• **What is required**:
Find, in the records below, the line that contains "Microsoft Clarity, Ahrefs Analytics)" and the line that contains "Villa (İş yeri)". Copy those two lines and everything between them exactly, but not the pictures.

• **Data for processing**:
===

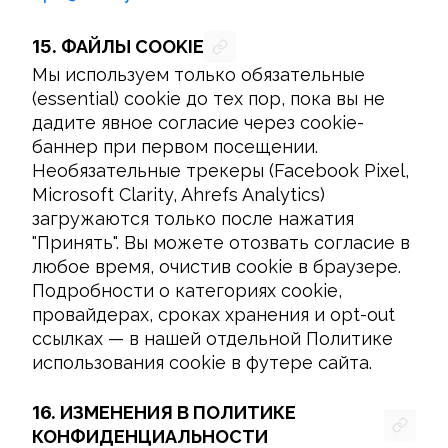
15.
ФАЙЛЫ COOKIE
Мы используем только обязательные 
(essential) cookie до тех пор, пока вы не 
дадите явное согласие через cookie-
баннер при первом посещении. 
Необязательные трекеры (Facebook Pixel, 
Microsoft Clarity, Ahrefs Analytics) 
загружаются только после нажатия 
"Принять". Вы можете отозвать согласие в 
любое время, очистив cookie в браузере. 
Подробности о категориях cookie, 
провайдерах, сроках хранения и opt-out 
ссылках — в нашей отдельной Политике 
использования cookie в футере сайта.
16.
ИЗМЕНЕНИЯ В ПОЛИТИКЕ
КОНФИДЕНЦИАЛЬНОСТИ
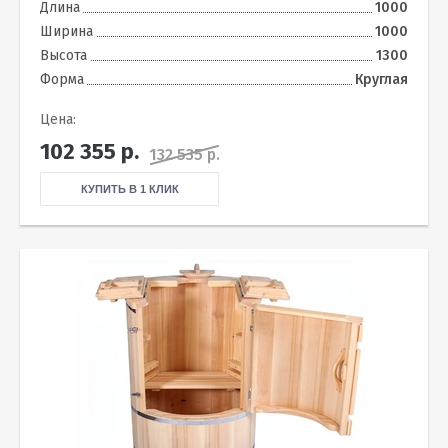
Длина
1000
Ширина
1000
Высота
1300
Форма
Круглая
Цена:
102 355
р.
132 535 р.
КУПИТЬ В 1 КЛИК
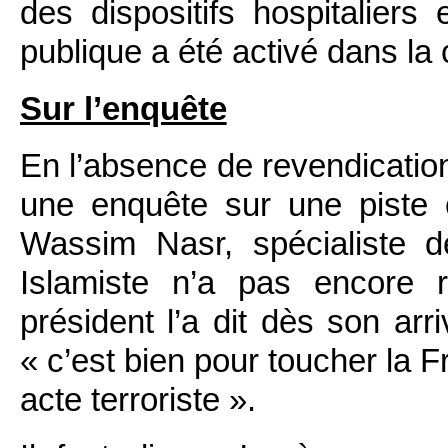
des dispositifs hospitaliers
publique a été activé dans la
Sur l’enquête
En l’absence de revendications
une enquête sur une piste o
Wassim Nasr, spécialiste d
Islamiste n’a pas encore r
président l’a dit dès son arr
« c’est bien pour toucher la 
acte terroriste ».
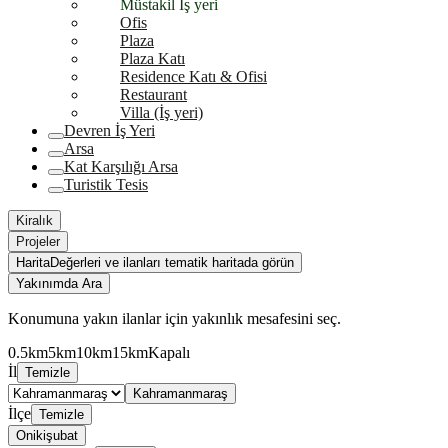
Müstakil İş yeri
Ofis
Plaza
Plaza Katı
Residence Katı & Ofisi
Restaurant
Villa (İş yeri)
Devren İş Yeri
Arsa
Kat Karşılığı Arsa
Turistik Tesis
Kiralık
Projeler
Harita
Değerleri ve ilanları tematik haritada görün
Yakınımda Ara
Konumuna yakın ilanlar için yakınlık mesafesini seç.
0.5km
5km
10km
15km
Kapalı
İl
Temizle
Kahramanmaraş
İlçe
Temizle
Onikişubat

===

• **Answer to the exercise**:
Microsoft Clarity, Ahrefs Analytics) 
загружаются только после нажатия 
"Принять". Вы можете отозвать согласие в 
любое время, очистив cookie в браузере. 
Подробности о категориях cookie, 
провайдерах, сроках хранения и opt-out 
ссылках — в нашей отдельной Политике 
использования cookie в футере сайта.
16.
ИЗМЕНЕНИЯ В ПОЛИТИКЕ
КОНФИДЕНЦИАЛЬНОСТИ
Длина
1000
Ширина
1000
Высота
1300
Форма
Круглая
Цена:
102 355
р.
132 535 р.
КУПИТЬ В 1 КЛИК
des dispositifs hospitaliers
publique a été activé dans la
Sur l’enquête
En l’absence de revendications
une enquête sur une piste o
Wassim Nasr, spécialiste d
Islamiste n’a pas encore r
président l’a dit dès son arr
« c’est bien pour toucher la 
acte terroriste ».
Müstakil İş yeri
Ofis
Plaza
Plaza Katı
Residence Katı & Ofisi
Restaurant
Villa (İş yeri)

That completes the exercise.